If assets you are governing are connected using relationships that describe data lineage, you will be able to click on a given asset and see its lineage or impact across enterprise by selecting the corresponding option from the visualization menu. Lineage will show specifics of how data flows between data sources and applications to users, in support of business activities and functions, and the enablement of enterprise capabilities. Information is presented using an interactive diagram called LineageGram.

One example of such diagram is shown below where we see business (aka logical) lineage showing all systems that feed into one organization's CRM Platform in a context of a product registration activity and associated information.

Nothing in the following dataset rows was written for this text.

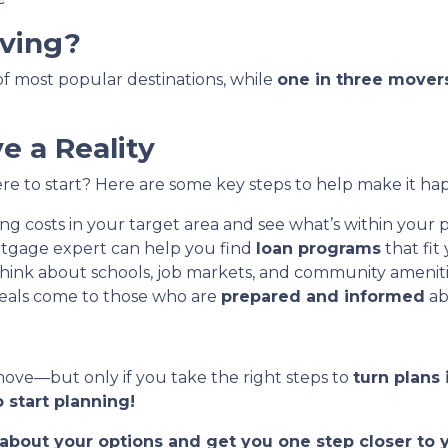
ving?
t of most popular destinations, while
one in three mover
 a Reality
e to start? Here are some key steps to help make it ha
g costs in your target area and see what’s within your p
tgage expert can help you find
loan programs
that fit
hink about schools, job markets, and community ameniti
eals come to those who are
prepared and informed
ab
move—but only if you take the right steps to
turn plans 
 start planning!
t about your options and get you one step closer t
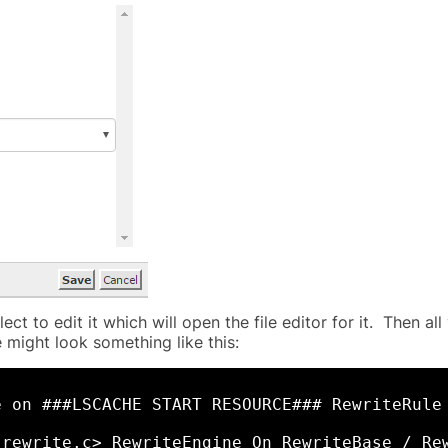
ect to edit it which will open the file editor for it. Then a
le might look something like this:
e on ###LSCACHE START RESOURCE### RewriteRule
_rewrite.c> RewriteEngine On RewriteBase / Re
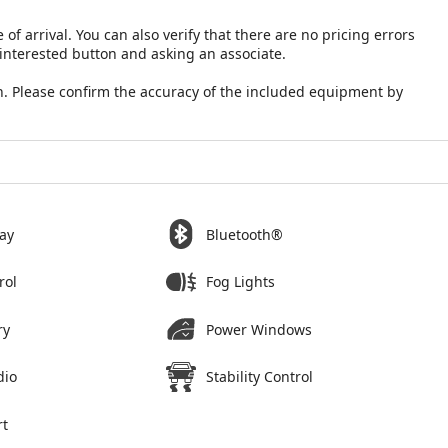
 of arrival. You can also verify that there are no pricing errors
 interested button and asking an associate.
. Please confirm the accuracy of the included equipment by
ay
Bluetooth®
rol
Fog Lights
ry
Power Windows
dio
Stability Control
rt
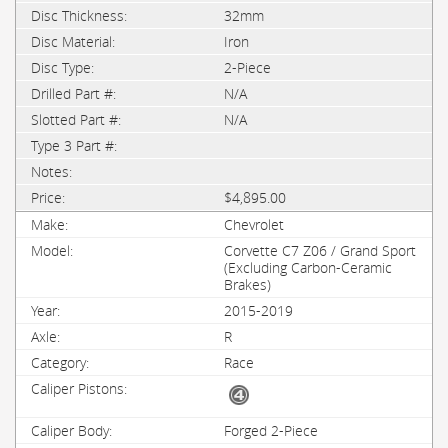
32mm
Iron
2-Piece
N/A
N/A
$4,895.00
Chevrolet
Corvette C7 Z06 / Grand Sport
(Excluding Carbon-Ceramic
Brakes)
2015-2019
R
Race
Forged 2-Piece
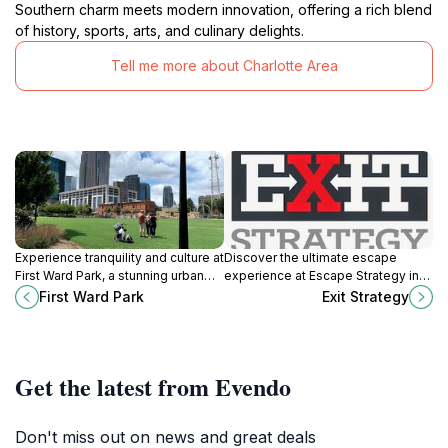
Southern charm meets modern innovation, offering a rich blend
of history, sports, arts, and culinary delights.
Tell me more about Charlotte Area
Experience tranquility and culture at
Discover the ultimate escape
First Ward Park, a stunning urban
experience at Escape Strategy in
oasis in the heart of Charlotte,
Charlotte, NC, where adventure,
First Ward Park
Exit Strategy
North Carolina, perfect for
teamwork, and excitement await
relaxation and exploration.
every visitor.
Get the latest from Evendo
Don't miss out on news and great deals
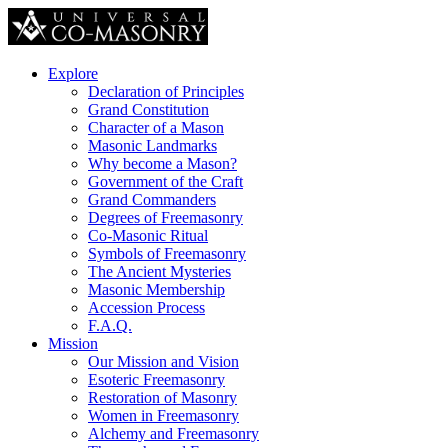
Explore
Declaration of Principles
Grand Constitution
Character of a Mason
Masonic Landmarks
Why become a Mason?
Government of the Craft
Grand Commanders
Degrees of Freemasonry
Co-Masonic Ritual
Symbols of Freemasonry
The Ancient Mysteries
Masonic Membership
Accession Process
F.A.Q.
Mission
Our Mission and Vision
Esoteric Freemasonry
Restoration of Masonry
Women in Freemasonry
Alchemy and Freemasonry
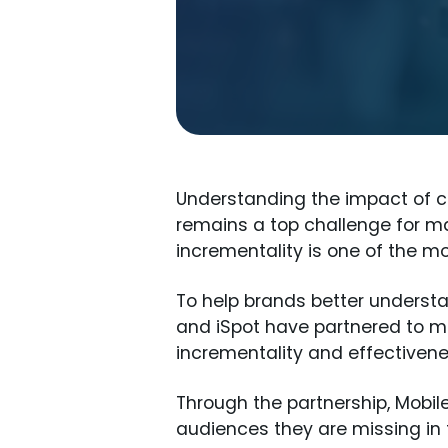
Understanding the impact of cr
remains a top challenge for ma
incrementality is one of the 
To help brands better understa
and iSpot have partnered to 
incrementality and effectiven
Through the partnership, Mobi
audiences they are missing in t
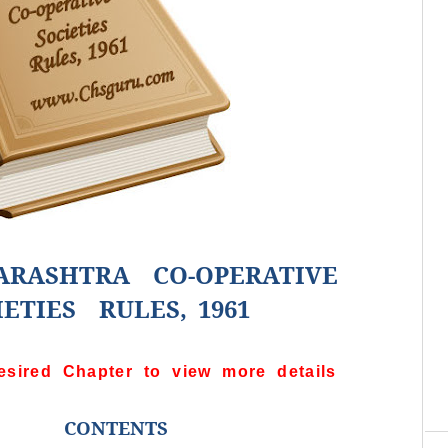
RASHTRA CO-OPERATIVE
IETIES RULES, 1961
esired Chapter to view more details
C
re
CONTENTS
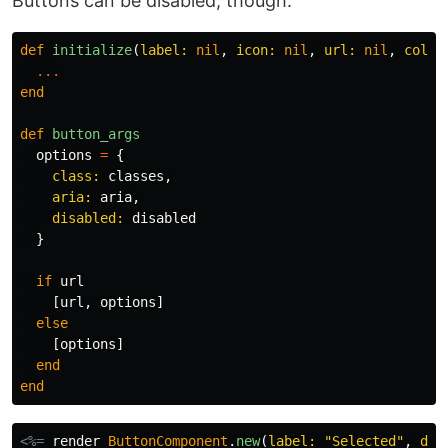
Buttons can be disabled, though.
def
initialize
(
label: 
nil
,
icon: 
nil
,
url: 
nil
,
colou
...
end
def
button_args
options
=
{
class: 
classes
,
aria: 
aria
,
disabled: 
disabled
}
if
url
[
url
,
options
]
else
[
options
]
end
end
<%=
render
ButtonComponent
.
new
(
label: 
"Selected"
,
dis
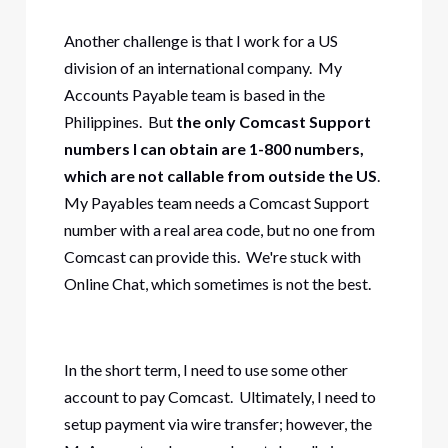
Another challenge is that I work for a US
division of an international company. My
Accounts Payable team is based in the
Philippines. But
the only Comcast Support
numbers I can obtain are 1-800 numbers,
which are not callable from outside the US
.
My Payables team needs a Comcast Support
number with a real area code, but no one from
Comcast can provide this. We're stuck with
Online Chat, which sometimes is not the best.
In the short term, I need to use some other
account to pay Comcast. Ultimately, I need to
setup payment via wire transfer; however, the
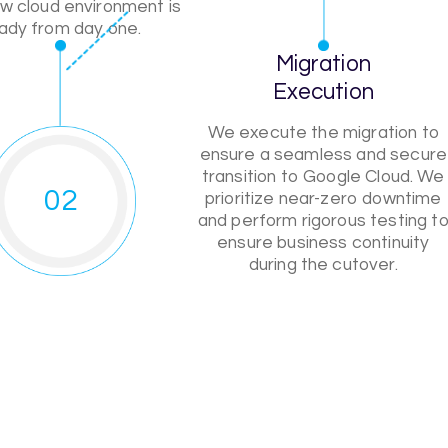
w cloud environment is
ady from day one.
Migration
Execution
We execute the migration to
ensure a seamless and secure
transition to Google Cloud. We
02
prioritize near-zero downtime
and perform rigorous testing t
ensure business continuity
during the cutover.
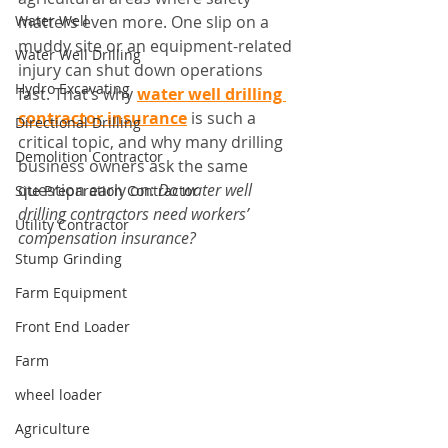
Water Well
matters even more. One slip on a 
muddy site or an equipment-related 
Water Well Drilling
injury can shut down operations 
Hydro Excavating
fast. That’s why 
water well drilling 
contractor insurance
 is such a 
Directional Drilling
critical topic, and why many drilling 
Demolition Contractor
business owners ask the same 
question early on: 
Do water well 
Site Preparation Contractor
drilling contractors need workers’ 
Utility Contractor
compensation insurance?
Stump Grinding
Farm Equipment
Front End Loader
Farm
wheel loader
Agriculture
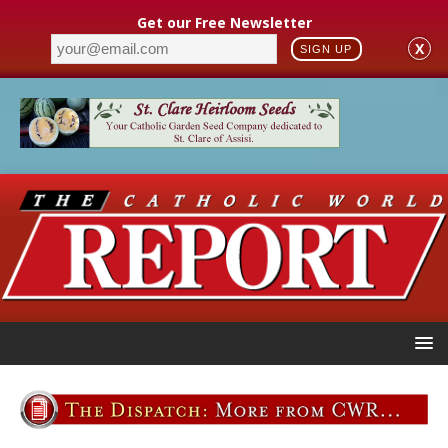
Get our Free Newsletter
X
SIGN UP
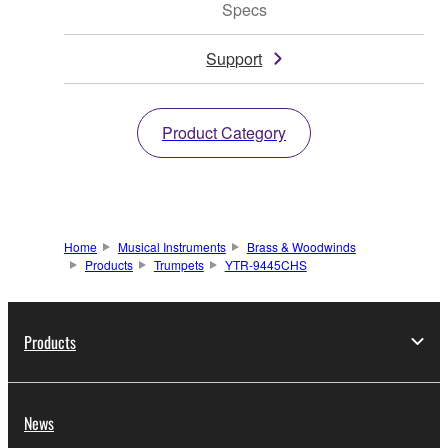
Specs
Support
Product Category
Home
Musical Instruments
Brass & Woodwinds
Products
Trumpets
YTR-9445CHS
Products
News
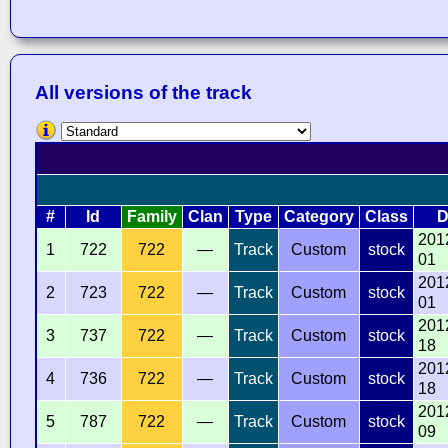
All versions of the track
#
Id
Family
Clan
Type
Category
Class
D
201
1
722
722
—
Track
Custom
stock
01
201
2
723
722
—
Track
Custom
stock
01
201
3
737
722
—
Track
Custom
stock
18
201
4
736
722
—
Track
Custom
stock
18
201
5
787
722
—
Track
Custom
stock
09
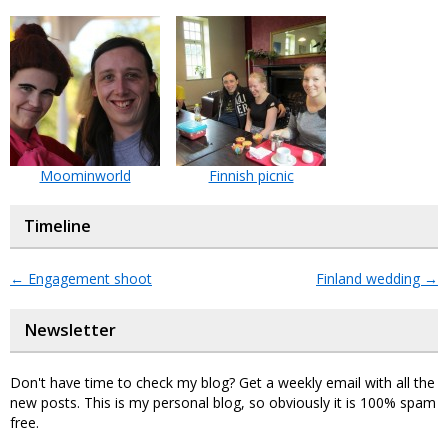
Moominworld
Finnish picnic
Timeline
←
Engagement shoot
Finland wedding
→
Newsletter
Don't have time to check my blog? Get a weekly email with all the
new posts. This is my personal blog, so obviously it is 100% spam
free.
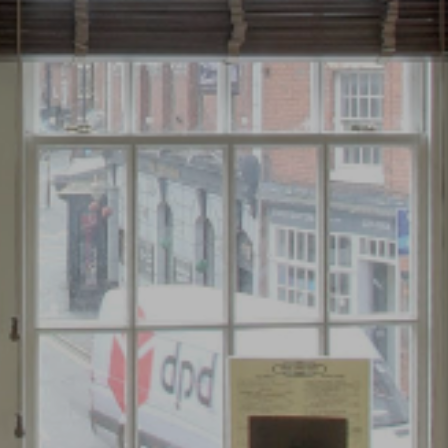
ILLUMINATING YOUR
INDIAN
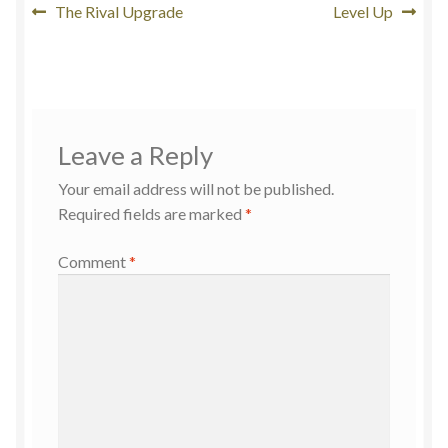
The Rival Upgrade
Level Up
Leave a Reply
Your email address will not be published.
Required fields are marked
*
Comment
*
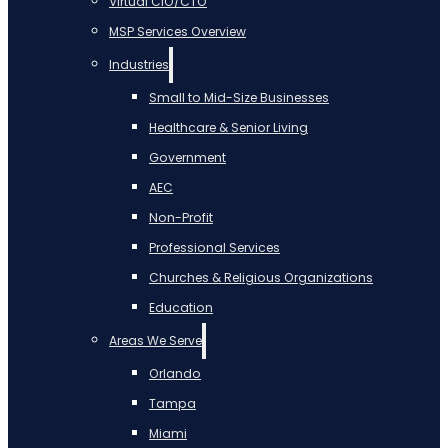
Virtual CIO/CTO
MSP Services Overview
Industries
Small to Mid-Size Businesses
Healthcare & Senior Living
Government
AEC
Non-Profit
Professional Services
Churches & Religious Organizations
Education
Areas We Serve
Orlando
Tampa
Miami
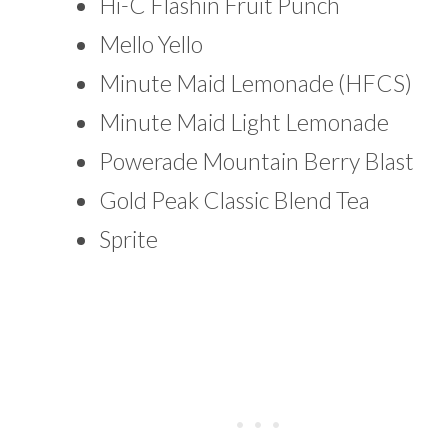
Hi-C Flashin Fruit Punch
Mello Yello
Minute Maid Lemonade (HFCS)
Minute Maid Light Lemonade
Powerade Mountain Berry Blast
Gold Peak Classic Blend Tea
Sprite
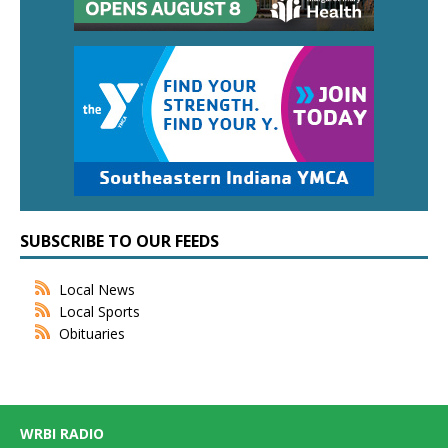
SUBSCRIBE TO OUR FEEDS
Local News
Local Sports
Obituaries
WRBI RADIO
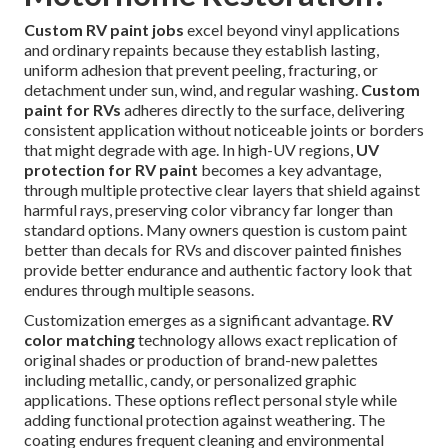
Custom RV paint jobs
excel beyond vinyl applications
and ordinary repaints because they establish lasting,
uniform adhesion that prevent peeling, fracturing, or
detachment under sun, wind, and regular washing.
Custom
paint for RVs
adheres directly to the surface, delivering
consistent application without noticeable joints or borders
that might degrade with age. In high-UV regions,
UV
protection for RV paint
becomes a key advantage,
through multiple protective clear layers that shield against
harmful rays, preserving color vibrancy far longer than
standard options. Many owners question is custom paint
better than decals for RVs and discover painted finishes
provide better endurance and authentic factory look that
endures through multiple seasons.
Customization emerges as a significant advantage.
RV
color matching
technology allows exact replication of
original shades or production of brand-new palettes
including metallic, candy, or personalized graphic
applications. These options reflect personal style while
adding functional protection against weathering. The
coating endures frequent cleaning and environmental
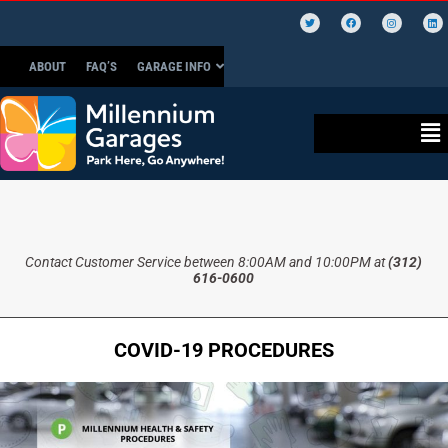
ABOUT
FAQ’S
GARAGE INFO
Contact Customer Service between 8:00AM and 10:00PM at
(312)
616-0600
COVID-19 PROCEDURES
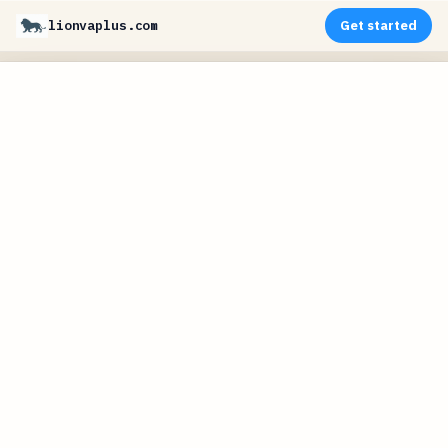
lionvaplus.com
Get started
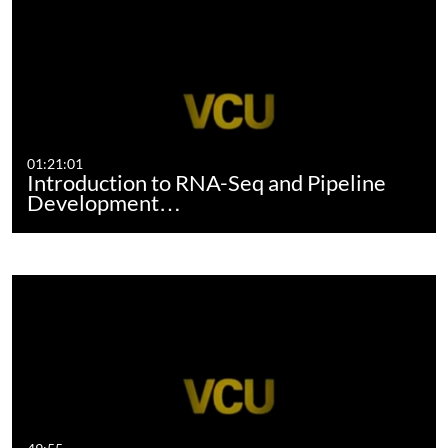
01:21:01
Introduction to RNA-Seq and Pipeline
Development…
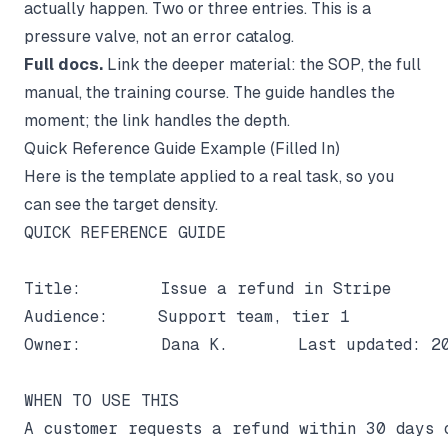
actually happen. Two or three entries. This is a
pressure valve, not an error catalog.
Full docs.
Link the deeper material: the SOP, the full
manual, the training course. The guide handles the
moment; the link handles the depth.
Quick Reference Guide Example (Filled In)
Here is the template applied to a real task, so you
can see the target density.
QUICK REFERENCE GUIDE

Title:        Issue a refund in Stripe

Audience:     Support team, tier 1

Owner:        Dana K.       Last updated: 20
WHEN TO USE THIS

A customer requests a refund within 30 days o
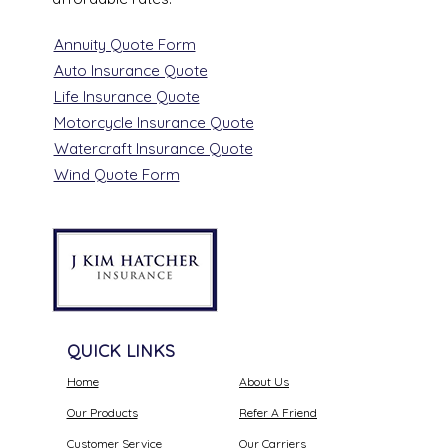
Annuity Quote Form
Auto Insurance Quote
Life Insurance Quote
Motorcycle Insurance Quote
Watercraft Insurance Quote
Wind Quote Form
QUICK LINKS
Home
About Us
Our Products
Refer A Friend
Customer Service
Our Carriers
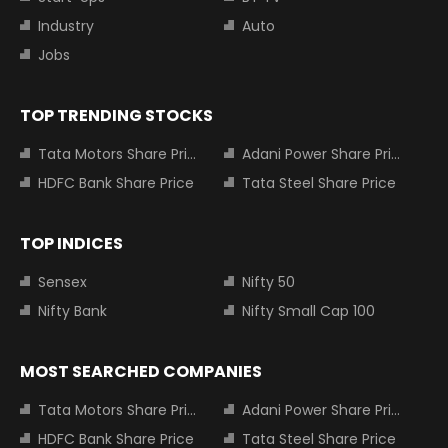
Industry
Auto
Jobs
TOP TRENDING STOCKS
Tata Motors Share Price
Adani Power Share Price
HDFC Bank Share Price
Tata Steel Share Price
TOP INDICES
Sensex
Nifty 50
Nifty Bank
Nifty Small Cap 100
MOST SEARCHED COMPANIES
Tata Motors Share Price
Adani Power Share Price
HDFC Bank Share Price
Tata Steel Share Price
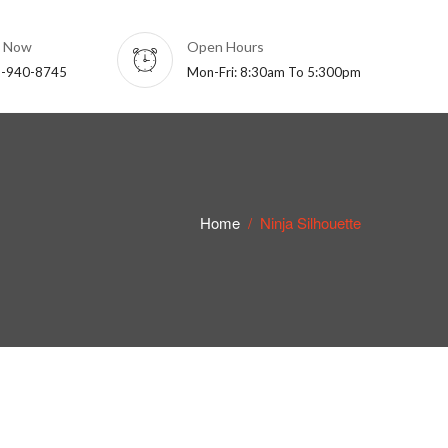
l Now
Open Hours
-940-8745
Mon-Fri: 8:30am To 5:300pm
Home
Ninja Silhouette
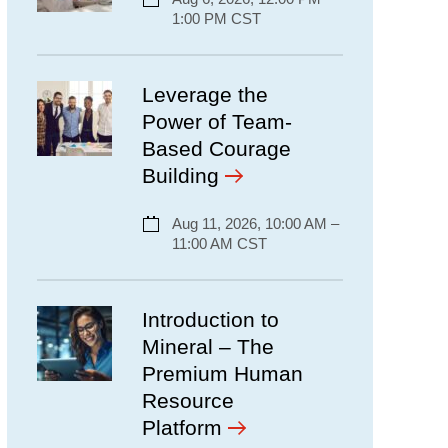
1:00 PM CST
Leverage the
Power of Team-
Based Courage
Building
Aug 11, 2026, 10:00 AM –
11:00 AM CST
Introduction to
Mineral – The
Premium Human
Resource
Platform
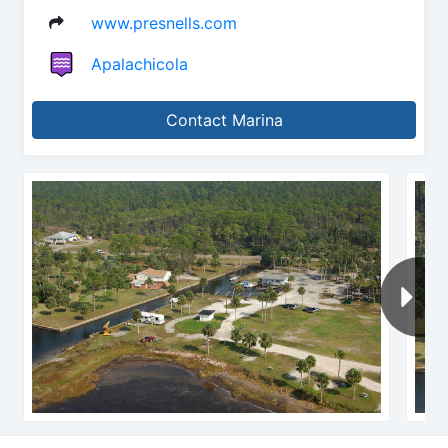
www.presnells.com
Apalachicola
Contact Marina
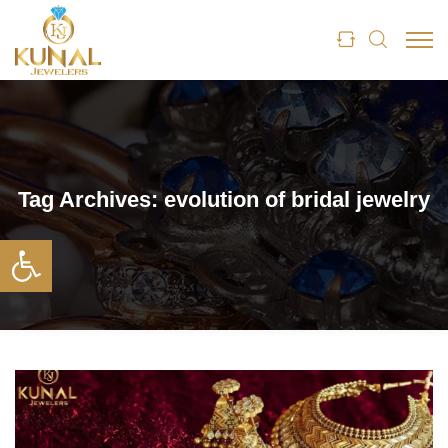
Tag Archives:
evolution of bridal jewelry
Open toolbar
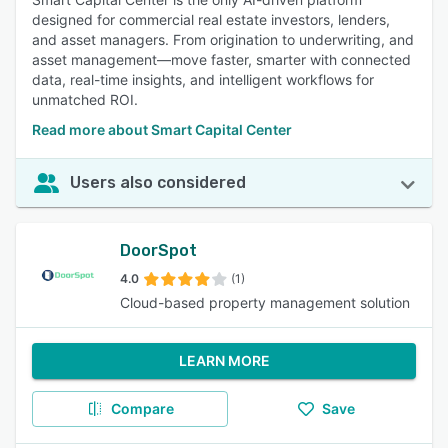
designed for commercial real estate investors, lenders,
and asset managers. From origination to underwriting, and
asset management—move faster, smarter with connected
data, real-time insights, and intelligent workflows for
unmatched ROI.
Read more about Smart Capital Center
Users also considered
DoorSpot
4.0
(1)
Cloud-based property management solution
LEARN MORE
Compare
Save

It is fairly common in an enterprise to have many different connections between individual assets where connections belong to different contexts serving different purposes. For example:

  • CRM system is fed with customer information not only as a result of product registration, but also as a result of other CRM processes and activities such as marketing or customer support
  • Similarly, employee information, for example, may flow between HR related applications in the context of HR processes and it may also flow between applications that are used for customer support or customer acquisition in the context of CRM processes. 

These are different enterprise flows. If they were all captured and we did not specify a context of interest, asking for a lineage of a system or a data source or a data element would display not only the dependencies in play for product registration, but also many other different links and feeds making it hard for users to understand lineage as it relates to a given business activity. Seeing this fuller picture can be important, especially for impact analysis, and EDG provides it. However, users analyzing data lineage will often want a focused and bounded exploration of lineage. To support this, EDG lets you create Lineage Models as separate asset collections to capture contextualized lineage relationships. The role of the Lineage asset collections is to contain the context specific relationships between data, applications and other assets. Each collection can store lineage for one or more enterprise flows. It often make sense to keep lineage for related processes (e.g., HR) within the same collection.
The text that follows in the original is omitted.